ウェブ解析に関わる人々は岐路に立っている。ユーザーの行動データは保護され、ウェブサイトを閲覧しなくてもAIが情報提供できる時代に変わりつつあるからだ。これは産業革命に似た時代の転換期だと言えるだろう。
私たちは何をもって事業に貢献するのか、真剣に考えなければならない。
WACAファウンダー 江尻氏は、ウェブ解析士会議2024で「あしたのウェブ解析2025」と題し、ウェブ解析とデジタルマーケティングの現状を伝えるとともに、参加者自身が自分なりの方向性を見つけてほしいと訴えた。
データは原油。精製して「情報」になる。
江尻氏は冒頭で、情報を(1)データ、(2)情報、(3)知恵の3つに分類し、ウェブ解析が扱っていたのは「データ」だったのではないかと伝えた。
ウェブ解析士の役割は、データが示す客観的事実を情報に変え、ステークホルダーに共有し、事業の成果を導くことだ。
客観的事実は、Googleアナリティクスやサーチコンソールといったツールで比較的簡単に手に入るものだった。もっと言えば、ウェブサーバー内に記録された処理内容(ツールなどで加工されていない記録=ローデータ)の解析が、ウェブ解析のはじまりだった。
ローデータはまさに「原油」のようなものだ。このままでは判断材料にならないため、以前は人の手で情報に変換してきた。その後、時代とともにアクセス解析の新技術が登場し、多くの行動データからさまざまな分析ができるようになった。
だが、冒頭で伝えた時代の変化により、データは保護される貴重なものになった。
さらに、ウェブ解析が扱う仕事の一部は自動化され、AIによって代替されつつある。
機械化によって市場構造を大きく変えた産業革命のように、これまで職人が行ってきたウェブ解析も革命的な変化を迎えていると江尻氏は指摘した。
AIがもたらす、ウェブ解析の新たな可能性
江尻氏は、AIが情報と組み合わさることで産業を大きく変えると強調する。データから情報を生成し知恵にするプロセスを人間がフォローすることで、人の手だけでは得られなかった知見に到達できるはずだ。
例えば、株式会社ビジー・ビー 中野克平氏が推進する「AI解析士」は、生成AIが出した分析結果をコサイン類似度で評価する仕組みを共有するなど、生成AIとウェブ解析の可能性をいち早く見出している。

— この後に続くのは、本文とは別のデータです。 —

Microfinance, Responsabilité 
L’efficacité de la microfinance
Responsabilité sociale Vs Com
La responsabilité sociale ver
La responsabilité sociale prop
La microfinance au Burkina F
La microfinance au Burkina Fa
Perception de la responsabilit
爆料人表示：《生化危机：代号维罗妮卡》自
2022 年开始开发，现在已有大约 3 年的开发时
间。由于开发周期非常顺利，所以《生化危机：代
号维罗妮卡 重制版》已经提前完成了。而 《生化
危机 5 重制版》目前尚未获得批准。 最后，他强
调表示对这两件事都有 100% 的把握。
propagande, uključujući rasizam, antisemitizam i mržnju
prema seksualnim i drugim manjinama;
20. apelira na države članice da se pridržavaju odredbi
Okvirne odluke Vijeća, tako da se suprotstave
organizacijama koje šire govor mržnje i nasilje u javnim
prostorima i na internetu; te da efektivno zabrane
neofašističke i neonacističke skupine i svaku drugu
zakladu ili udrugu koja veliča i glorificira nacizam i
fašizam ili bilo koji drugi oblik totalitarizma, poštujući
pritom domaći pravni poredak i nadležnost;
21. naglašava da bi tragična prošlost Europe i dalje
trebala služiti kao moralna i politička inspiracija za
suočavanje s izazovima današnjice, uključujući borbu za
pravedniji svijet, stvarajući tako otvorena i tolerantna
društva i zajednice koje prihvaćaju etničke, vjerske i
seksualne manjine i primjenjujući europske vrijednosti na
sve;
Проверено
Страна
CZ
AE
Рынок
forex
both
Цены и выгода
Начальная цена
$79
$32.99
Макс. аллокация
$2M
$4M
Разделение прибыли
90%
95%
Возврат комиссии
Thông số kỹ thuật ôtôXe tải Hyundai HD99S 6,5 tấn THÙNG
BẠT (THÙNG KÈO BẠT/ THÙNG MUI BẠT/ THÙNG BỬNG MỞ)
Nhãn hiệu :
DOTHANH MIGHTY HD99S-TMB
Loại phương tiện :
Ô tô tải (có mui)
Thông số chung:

また、気象データや株価など多彩なデータを組み合わせれば、これまで気づかなかった可能性を見出すことも可能だと江尻氏は言う。
江尻氏の目標「地方と都市の格差を0にしたい」
江尻氏は自身のビジョンとして、地方と都市の情報格差をなくし、誰でもデータ活用できる環境整備をしたいと語った。
日本は情報通信技術を使える人と使えない人との情報格差(デジタル・ディバイド)がある。地方ではネット環境の有無、人口減少による専門教育の機会の差が指摘されており、解消に向けた取り組みが注目されている。
江尻氏はこの課題に向き合うため、個人でも各種セミナーの開催や、新しいサービス提供に向けて活動を続けているそうだ。
ウェブ解析士会議2024の終了後、11月23日には、「WACA秋田部 立ち上げイベントin横手」を開催。
「都道府県や市町村といったコミュニティがあれば活動しやすい」、「WACAの協会活動は内輪だけなのでは?」といった声を踏まえて実現した。
WACA秋田部 立ち上げイベントin横手【開催レポート】 | 一般社団法人ウェブ解析士協会 https://www.waca.or.jp/news/87468/
また、WACAでは「デジタブルタウン(Digitable Town)」の取り組みを通じ、国内の各自治体との連携を進めている。地域のデジタル課題を解決するための各種支援が主な活動だ。
デジタブルタウンとは | Digitable Town|ウェブ解析士協会地方DX委員会 https://digitable.waca.or.jp/aboutus/
データを情報にし、知恵にするアプローチは地方だけにとどまらない。何のデータをもとに、どのような課題解決を目指すのか、ウェブ解析に関わるすべての人に問われている。
私たちは、何を持って事業の成果を導くのか
事業の成果につながるウェブ解析をするためには、経営・マーケティング、ウェブ・インターネット、統計・データ解析・データ分析の理解が必要だ。これらを再認識し、個人が「何のために、どのデータを、どう分析し活かすのか」が、AI革命後の未来を切り開く。
江尻氏の話が、その原点に立ち返る機会になったと思う。